Print exactly the lines below between the line holding "-fumeurs, Accessible aux" and the line holding "manger séparé, Nécessaire", inclusive, and nothing more.

Data records:

━━━━━━

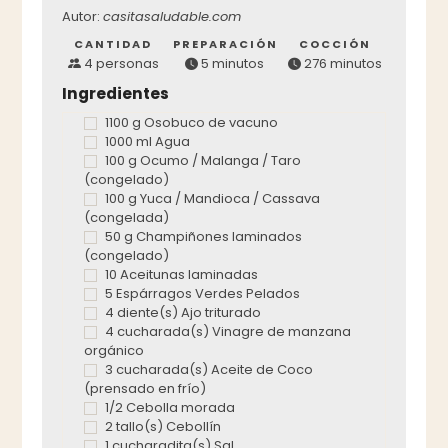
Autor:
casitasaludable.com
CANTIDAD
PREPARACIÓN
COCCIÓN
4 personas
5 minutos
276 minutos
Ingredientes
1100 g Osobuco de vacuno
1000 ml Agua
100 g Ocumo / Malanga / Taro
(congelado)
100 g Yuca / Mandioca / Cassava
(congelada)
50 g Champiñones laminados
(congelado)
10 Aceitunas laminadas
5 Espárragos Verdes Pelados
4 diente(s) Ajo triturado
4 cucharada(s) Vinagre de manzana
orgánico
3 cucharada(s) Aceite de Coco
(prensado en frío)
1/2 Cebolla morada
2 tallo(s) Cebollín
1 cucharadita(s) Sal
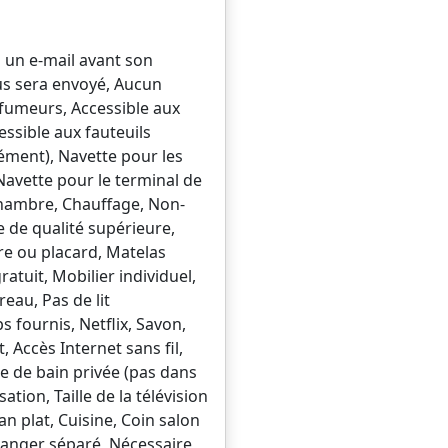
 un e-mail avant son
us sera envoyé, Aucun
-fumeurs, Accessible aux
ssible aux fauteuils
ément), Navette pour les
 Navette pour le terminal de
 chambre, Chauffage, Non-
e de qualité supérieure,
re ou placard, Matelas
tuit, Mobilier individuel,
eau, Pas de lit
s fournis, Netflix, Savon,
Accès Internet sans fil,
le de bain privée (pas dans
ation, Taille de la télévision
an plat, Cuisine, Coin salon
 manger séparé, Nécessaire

━━━━━━

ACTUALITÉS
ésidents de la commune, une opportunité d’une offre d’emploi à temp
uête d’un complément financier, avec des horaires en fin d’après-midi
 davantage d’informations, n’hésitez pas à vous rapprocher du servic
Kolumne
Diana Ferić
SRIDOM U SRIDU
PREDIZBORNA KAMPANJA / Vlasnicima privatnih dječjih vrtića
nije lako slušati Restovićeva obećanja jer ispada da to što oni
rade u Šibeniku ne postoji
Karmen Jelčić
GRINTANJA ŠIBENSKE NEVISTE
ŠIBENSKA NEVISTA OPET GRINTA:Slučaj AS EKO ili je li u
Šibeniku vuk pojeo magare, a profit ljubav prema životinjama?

━━━━━━

**Problem solution:**
-fumeurs, Accessible aux
ssible aux fauteuils
ément), Navette pour les
 Navette pour le terminal de
 chambre, Chauffage, Non-
e de qualité supérieure,
re ou placard, Matelas
tuit, Mobilier individuel,
eau, Pas de lit
s fournis, Netflix, Savon,
Accès Internet sans fil,
le de bain privée (pas dans
ation, Taille de la télévision
an plat, Cuisine, Coin salon
 manger séparé, Nécessaire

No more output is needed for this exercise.